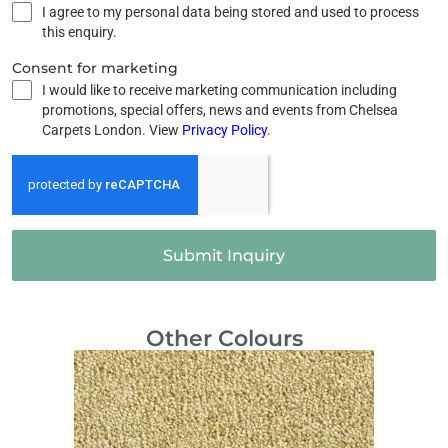
I agree to my personal data being stored and used to process
this enquiry.
Consent for marketing
I would like to receive marketing communication including
promotions, special offers, news and events from Chelsea
Carpets London. View
Privacy Policy
.
Submit Inquiry
Other Colours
____________
Output the lines from the one holding "promotions, special offers, news" to the last line of the material, inclusive, exactly as they appear. Add no others.

promotions, special offers, news and events from Chelsea
Carpets London. View
Privacy Policy
.
Submit Inquiry
Other Colours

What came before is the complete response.